→ **Work instruction**:
For the records below, tally every line that has the word "paseadores" and reply with the number alone.

→ **Material for this exercise**:
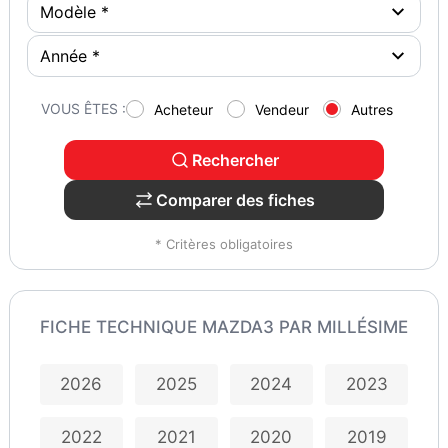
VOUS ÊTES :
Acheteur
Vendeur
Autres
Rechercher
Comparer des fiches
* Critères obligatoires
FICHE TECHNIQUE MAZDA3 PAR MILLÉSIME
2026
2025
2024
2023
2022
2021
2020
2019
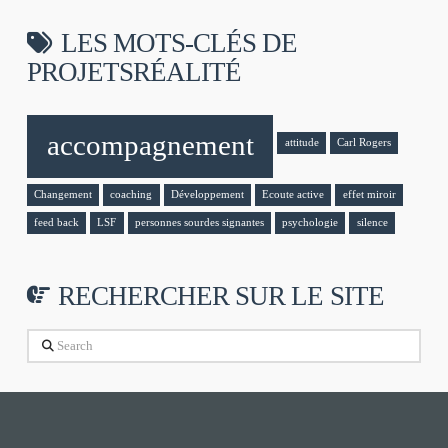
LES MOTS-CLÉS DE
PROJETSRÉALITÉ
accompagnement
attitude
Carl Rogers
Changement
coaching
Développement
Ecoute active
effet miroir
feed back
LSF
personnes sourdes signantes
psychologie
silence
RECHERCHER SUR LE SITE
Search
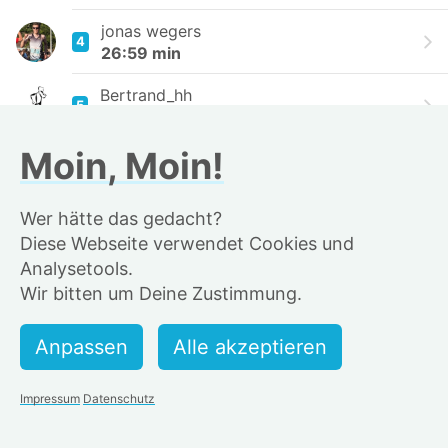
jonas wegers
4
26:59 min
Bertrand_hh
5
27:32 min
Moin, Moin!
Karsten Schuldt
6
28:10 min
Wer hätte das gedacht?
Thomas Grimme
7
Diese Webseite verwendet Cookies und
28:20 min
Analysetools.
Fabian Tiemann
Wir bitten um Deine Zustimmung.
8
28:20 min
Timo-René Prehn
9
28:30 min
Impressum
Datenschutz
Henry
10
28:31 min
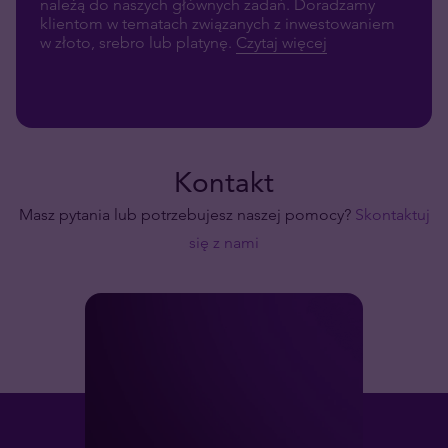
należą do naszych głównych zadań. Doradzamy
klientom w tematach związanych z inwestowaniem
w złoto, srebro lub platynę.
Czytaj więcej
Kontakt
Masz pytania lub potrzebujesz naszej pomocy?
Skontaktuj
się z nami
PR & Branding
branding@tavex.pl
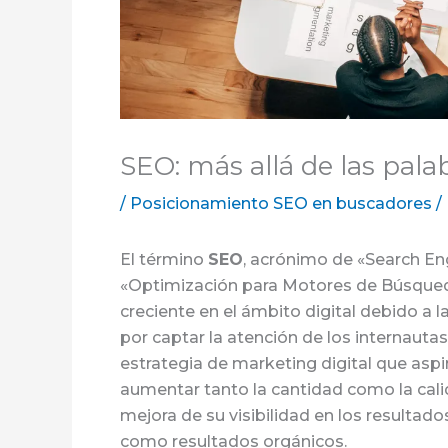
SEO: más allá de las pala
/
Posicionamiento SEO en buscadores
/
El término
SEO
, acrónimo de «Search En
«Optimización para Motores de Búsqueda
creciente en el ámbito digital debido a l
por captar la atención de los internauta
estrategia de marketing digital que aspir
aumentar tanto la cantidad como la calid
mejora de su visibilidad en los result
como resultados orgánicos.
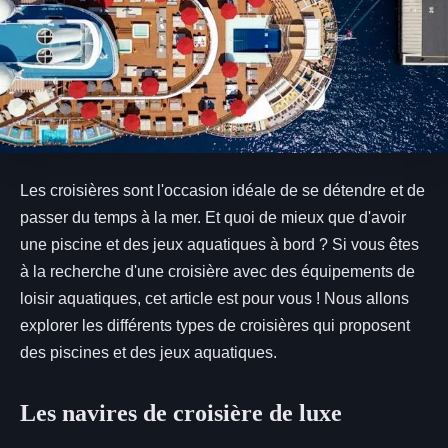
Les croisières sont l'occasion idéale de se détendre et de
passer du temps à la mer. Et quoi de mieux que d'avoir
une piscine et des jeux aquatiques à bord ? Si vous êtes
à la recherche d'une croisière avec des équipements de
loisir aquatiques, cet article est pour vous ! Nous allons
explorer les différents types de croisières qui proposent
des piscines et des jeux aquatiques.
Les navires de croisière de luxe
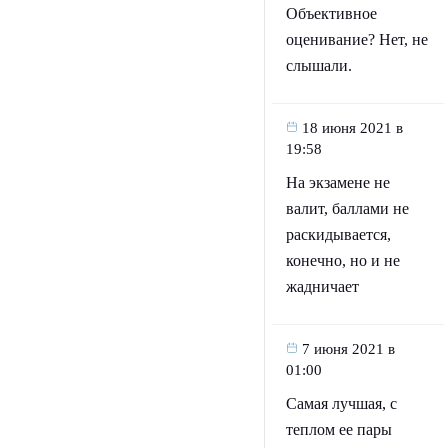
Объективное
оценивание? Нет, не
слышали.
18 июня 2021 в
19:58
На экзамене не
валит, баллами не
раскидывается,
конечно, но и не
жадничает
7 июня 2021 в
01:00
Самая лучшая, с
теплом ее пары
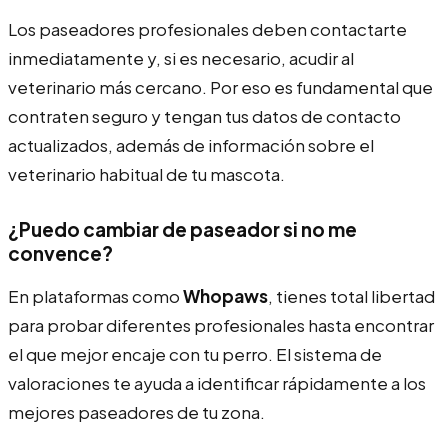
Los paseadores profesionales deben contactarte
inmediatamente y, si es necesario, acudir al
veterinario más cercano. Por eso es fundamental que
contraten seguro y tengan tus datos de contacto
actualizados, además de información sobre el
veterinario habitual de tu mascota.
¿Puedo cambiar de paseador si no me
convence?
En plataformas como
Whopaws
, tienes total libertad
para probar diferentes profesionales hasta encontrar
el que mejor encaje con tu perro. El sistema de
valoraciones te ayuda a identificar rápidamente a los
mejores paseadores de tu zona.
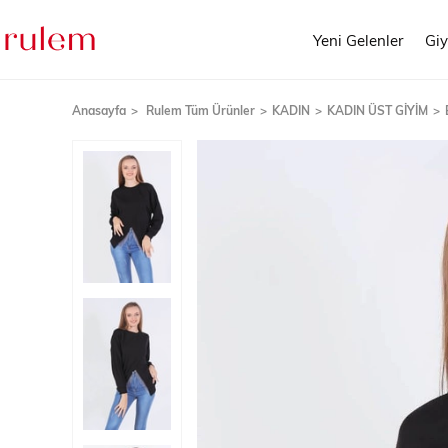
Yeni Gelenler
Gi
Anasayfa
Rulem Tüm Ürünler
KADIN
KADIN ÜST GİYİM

→ **Your response**:
2